> [Your task]: Filter the records below and copy every line containing the word "Residual".

====== Provided data

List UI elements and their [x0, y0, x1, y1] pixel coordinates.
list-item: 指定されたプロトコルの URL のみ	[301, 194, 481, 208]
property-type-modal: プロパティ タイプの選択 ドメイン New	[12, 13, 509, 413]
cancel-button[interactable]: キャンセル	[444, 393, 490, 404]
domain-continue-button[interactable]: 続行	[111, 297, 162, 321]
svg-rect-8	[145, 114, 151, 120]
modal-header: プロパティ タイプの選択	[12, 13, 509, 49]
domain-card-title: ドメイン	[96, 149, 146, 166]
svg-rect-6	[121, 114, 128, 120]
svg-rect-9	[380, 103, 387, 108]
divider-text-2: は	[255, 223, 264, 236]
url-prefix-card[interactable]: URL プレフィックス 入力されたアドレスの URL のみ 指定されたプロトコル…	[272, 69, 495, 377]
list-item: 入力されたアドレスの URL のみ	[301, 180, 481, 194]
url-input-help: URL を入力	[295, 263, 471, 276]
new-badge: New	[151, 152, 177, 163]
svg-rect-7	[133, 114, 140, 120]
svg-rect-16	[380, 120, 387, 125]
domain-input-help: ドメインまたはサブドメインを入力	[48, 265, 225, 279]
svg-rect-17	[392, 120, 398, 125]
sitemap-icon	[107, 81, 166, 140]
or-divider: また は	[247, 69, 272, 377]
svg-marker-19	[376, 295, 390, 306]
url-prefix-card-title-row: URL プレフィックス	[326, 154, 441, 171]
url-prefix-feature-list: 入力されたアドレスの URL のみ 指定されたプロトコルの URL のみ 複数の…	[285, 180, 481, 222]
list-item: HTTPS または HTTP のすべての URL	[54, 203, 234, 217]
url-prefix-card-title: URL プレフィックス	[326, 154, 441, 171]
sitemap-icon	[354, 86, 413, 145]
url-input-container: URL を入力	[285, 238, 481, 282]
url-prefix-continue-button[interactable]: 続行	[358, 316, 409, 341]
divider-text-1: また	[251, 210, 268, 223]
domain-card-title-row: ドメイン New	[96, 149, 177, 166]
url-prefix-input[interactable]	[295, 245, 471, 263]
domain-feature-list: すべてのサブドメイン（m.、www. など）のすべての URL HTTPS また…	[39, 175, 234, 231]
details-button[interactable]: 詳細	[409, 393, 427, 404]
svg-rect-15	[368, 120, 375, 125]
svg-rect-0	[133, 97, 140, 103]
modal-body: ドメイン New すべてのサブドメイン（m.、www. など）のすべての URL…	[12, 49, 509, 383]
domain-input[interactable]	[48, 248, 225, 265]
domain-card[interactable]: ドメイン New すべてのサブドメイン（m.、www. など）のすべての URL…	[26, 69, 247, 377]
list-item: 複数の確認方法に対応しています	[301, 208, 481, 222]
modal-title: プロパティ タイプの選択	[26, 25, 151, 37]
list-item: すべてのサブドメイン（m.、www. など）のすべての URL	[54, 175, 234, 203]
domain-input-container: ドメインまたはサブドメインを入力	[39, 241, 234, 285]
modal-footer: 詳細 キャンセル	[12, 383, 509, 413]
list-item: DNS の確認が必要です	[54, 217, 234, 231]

============
====== Provided data

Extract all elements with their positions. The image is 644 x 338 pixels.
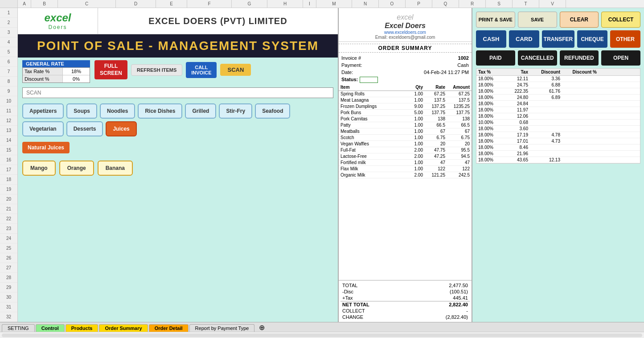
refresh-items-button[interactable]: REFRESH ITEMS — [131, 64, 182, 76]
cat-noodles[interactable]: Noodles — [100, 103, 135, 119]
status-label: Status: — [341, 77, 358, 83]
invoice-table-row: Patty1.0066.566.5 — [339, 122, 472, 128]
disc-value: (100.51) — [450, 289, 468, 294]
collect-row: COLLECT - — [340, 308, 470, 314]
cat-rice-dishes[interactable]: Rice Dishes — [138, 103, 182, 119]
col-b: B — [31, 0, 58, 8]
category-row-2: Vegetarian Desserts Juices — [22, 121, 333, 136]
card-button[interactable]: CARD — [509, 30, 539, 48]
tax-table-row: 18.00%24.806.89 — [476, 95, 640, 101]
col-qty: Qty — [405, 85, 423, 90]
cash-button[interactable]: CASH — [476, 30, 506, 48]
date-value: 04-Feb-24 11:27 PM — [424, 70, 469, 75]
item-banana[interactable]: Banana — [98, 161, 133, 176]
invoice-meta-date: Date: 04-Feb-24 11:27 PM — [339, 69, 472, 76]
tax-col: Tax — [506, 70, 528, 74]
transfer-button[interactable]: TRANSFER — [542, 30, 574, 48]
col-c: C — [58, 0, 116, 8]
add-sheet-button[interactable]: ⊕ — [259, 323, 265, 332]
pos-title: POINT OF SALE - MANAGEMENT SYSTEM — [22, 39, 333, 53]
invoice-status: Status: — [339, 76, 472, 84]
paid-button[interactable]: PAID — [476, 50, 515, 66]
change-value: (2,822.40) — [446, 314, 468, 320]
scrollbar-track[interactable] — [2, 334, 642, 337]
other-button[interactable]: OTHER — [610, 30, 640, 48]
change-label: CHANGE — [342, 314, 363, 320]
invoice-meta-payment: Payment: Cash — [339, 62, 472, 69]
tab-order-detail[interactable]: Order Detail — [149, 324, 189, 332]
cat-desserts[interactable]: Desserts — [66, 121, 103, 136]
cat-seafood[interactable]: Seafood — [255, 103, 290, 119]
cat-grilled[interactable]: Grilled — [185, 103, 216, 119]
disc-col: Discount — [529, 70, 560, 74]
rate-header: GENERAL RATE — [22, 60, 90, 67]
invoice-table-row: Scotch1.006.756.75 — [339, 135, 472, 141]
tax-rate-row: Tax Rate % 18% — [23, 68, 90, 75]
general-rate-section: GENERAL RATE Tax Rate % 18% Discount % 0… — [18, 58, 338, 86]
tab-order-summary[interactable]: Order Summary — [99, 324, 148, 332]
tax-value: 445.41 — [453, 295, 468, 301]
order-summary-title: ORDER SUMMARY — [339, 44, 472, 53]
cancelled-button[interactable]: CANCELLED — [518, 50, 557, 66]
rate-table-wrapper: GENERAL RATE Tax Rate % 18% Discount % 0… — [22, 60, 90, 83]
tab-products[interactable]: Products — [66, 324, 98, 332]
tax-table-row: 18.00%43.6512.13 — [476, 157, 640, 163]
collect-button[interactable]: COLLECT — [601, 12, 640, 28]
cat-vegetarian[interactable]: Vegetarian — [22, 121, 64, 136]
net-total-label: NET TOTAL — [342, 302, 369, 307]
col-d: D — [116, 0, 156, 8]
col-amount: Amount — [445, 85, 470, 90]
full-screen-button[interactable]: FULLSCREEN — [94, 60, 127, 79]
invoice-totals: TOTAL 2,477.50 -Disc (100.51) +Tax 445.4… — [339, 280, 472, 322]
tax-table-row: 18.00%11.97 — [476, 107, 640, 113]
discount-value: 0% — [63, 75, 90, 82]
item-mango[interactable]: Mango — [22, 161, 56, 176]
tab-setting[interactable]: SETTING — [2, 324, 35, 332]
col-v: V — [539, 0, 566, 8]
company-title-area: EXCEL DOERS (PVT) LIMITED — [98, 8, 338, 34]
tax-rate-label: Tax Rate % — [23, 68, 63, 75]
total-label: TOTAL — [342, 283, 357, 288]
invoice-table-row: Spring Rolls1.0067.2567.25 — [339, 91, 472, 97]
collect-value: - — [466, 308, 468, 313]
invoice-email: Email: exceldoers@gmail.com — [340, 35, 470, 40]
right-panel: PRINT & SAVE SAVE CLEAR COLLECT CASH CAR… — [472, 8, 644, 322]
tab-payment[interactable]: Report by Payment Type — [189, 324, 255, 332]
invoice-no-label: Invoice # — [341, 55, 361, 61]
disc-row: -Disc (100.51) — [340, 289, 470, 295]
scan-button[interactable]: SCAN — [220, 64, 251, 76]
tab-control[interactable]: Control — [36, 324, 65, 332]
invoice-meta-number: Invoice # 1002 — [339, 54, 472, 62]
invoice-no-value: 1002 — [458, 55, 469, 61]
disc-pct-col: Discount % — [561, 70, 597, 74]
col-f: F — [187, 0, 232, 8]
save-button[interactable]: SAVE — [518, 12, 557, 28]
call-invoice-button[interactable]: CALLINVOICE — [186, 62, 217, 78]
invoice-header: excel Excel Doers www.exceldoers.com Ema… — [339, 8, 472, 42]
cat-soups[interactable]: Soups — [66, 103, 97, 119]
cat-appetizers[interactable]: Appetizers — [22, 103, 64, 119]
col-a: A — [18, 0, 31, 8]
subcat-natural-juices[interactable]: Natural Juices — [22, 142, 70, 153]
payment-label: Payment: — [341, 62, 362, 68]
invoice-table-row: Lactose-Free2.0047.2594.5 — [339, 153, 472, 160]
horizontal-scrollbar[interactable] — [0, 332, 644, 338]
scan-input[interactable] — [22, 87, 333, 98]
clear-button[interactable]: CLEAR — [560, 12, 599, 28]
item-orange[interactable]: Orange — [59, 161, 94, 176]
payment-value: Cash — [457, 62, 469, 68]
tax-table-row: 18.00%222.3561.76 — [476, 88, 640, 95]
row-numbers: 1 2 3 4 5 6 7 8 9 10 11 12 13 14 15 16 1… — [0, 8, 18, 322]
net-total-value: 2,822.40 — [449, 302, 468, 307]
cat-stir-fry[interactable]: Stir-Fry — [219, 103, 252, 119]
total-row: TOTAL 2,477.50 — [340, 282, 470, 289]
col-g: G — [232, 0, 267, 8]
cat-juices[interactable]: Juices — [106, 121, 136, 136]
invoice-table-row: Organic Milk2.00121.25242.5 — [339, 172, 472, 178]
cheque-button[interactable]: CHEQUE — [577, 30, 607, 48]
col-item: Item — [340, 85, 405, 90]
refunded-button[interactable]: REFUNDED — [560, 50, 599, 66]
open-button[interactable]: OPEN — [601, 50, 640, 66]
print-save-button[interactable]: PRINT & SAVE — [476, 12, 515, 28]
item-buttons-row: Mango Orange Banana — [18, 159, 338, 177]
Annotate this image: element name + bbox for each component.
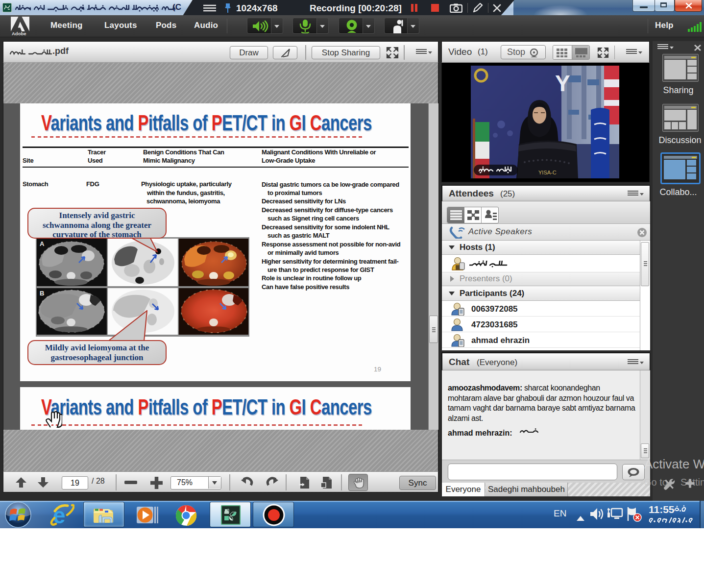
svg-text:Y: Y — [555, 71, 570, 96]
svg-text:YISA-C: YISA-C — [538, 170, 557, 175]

============
====== Provided data

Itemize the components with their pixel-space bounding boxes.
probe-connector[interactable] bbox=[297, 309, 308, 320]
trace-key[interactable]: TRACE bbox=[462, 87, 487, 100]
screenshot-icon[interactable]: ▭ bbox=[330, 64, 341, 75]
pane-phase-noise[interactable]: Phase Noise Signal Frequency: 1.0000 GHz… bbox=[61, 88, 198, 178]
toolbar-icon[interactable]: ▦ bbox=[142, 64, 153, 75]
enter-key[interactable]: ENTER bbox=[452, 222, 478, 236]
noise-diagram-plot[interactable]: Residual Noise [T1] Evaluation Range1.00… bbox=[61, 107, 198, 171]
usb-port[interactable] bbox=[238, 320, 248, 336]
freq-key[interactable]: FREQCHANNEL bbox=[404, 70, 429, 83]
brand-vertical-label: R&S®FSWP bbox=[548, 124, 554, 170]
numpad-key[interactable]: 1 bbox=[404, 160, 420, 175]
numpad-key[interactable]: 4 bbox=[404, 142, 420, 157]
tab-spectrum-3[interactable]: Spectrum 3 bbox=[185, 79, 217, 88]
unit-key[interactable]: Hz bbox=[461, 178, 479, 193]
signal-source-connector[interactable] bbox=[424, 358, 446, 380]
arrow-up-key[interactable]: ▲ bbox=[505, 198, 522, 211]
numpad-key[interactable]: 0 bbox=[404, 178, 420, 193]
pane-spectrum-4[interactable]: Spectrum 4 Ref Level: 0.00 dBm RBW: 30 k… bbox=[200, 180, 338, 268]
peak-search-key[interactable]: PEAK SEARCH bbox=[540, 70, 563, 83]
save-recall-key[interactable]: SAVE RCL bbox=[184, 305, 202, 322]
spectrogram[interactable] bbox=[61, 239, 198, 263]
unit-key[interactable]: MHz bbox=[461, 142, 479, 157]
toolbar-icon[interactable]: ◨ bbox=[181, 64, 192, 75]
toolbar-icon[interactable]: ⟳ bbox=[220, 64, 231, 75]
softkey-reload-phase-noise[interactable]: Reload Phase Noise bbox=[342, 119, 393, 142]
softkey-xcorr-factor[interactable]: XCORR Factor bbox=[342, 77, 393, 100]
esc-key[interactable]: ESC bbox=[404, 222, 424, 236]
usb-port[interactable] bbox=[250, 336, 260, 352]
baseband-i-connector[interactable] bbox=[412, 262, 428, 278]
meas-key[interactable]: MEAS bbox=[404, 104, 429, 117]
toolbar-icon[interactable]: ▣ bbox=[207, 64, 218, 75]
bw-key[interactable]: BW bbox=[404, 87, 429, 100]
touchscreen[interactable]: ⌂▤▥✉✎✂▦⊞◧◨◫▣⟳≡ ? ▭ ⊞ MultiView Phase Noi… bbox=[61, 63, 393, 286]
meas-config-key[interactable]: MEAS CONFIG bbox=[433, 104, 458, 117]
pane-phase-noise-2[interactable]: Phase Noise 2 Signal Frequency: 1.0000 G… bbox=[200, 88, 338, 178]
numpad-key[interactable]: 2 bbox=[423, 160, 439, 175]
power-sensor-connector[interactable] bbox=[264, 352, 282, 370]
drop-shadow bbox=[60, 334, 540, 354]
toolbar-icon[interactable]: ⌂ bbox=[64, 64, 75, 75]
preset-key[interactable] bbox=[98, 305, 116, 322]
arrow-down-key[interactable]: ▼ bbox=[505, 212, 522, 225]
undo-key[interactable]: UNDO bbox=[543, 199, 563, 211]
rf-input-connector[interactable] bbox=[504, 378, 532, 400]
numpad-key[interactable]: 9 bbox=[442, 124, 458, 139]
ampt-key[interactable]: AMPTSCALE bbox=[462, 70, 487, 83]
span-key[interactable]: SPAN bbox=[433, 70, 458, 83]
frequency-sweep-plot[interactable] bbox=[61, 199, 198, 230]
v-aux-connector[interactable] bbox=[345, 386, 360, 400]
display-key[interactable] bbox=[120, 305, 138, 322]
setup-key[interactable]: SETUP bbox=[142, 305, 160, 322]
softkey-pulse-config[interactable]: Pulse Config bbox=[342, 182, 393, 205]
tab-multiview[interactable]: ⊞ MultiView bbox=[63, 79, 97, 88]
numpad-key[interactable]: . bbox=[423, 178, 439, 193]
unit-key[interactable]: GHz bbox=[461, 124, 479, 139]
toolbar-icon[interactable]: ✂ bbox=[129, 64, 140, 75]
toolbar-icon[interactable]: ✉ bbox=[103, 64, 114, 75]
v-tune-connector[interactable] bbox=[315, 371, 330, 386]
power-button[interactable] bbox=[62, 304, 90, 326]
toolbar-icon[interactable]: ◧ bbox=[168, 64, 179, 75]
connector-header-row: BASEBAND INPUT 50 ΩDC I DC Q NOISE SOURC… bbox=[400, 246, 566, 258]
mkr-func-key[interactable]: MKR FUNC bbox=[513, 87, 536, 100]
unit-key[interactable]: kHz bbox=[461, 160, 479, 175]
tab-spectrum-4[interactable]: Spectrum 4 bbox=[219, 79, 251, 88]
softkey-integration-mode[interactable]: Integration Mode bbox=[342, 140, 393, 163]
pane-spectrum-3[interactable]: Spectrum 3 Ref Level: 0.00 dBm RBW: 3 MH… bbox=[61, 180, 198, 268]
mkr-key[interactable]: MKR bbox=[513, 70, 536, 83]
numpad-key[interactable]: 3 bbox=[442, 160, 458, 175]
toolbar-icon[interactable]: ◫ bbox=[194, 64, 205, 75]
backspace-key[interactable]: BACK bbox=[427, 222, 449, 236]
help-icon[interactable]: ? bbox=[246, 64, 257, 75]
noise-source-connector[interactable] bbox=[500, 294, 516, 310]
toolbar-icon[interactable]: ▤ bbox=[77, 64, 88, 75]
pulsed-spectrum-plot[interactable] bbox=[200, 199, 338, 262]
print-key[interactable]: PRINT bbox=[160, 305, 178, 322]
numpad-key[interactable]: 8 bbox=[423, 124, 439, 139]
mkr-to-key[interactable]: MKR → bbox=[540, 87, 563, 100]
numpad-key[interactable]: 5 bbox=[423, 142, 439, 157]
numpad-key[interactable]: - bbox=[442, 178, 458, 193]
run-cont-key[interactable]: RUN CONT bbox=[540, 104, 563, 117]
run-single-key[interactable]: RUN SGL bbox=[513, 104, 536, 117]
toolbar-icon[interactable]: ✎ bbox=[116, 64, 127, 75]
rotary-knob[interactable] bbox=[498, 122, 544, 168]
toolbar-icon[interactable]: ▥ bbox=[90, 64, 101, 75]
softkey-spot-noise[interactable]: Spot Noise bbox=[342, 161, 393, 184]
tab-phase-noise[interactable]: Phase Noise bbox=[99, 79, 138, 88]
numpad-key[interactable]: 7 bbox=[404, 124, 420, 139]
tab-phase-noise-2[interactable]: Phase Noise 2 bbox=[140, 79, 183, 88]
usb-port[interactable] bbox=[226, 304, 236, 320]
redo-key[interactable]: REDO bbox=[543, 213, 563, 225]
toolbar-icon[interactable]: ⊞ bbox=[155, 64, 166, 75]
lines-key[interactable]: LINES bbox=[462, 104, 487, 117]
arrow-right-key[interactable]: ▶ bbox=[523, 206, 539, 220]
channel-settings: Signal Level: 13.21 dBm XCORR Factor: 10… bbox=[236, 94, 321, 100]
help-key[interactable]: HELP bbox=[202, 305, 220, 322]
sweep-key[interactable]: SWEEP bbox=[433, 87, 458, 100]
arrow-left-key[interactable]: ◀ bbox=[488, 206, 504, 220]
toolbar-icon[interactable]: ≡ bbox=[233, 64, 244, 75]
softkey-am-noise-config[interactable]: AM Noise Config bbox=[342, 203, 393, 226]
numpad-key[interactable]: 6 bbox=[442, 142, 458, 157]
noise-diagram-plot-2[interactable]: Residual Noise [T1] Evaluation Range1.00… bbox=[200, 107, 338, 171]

============

> [Response below]:
noise-diagram-plot[interactable]: Residual Noise [T1] Evaluation Range1.00… bbox=[61, 107, 198, 171]
noise-diagram-plot-2[interactable]: Residual Noise [T1] Evaluation Range1.00… bbox=[200, 107, 338, 171]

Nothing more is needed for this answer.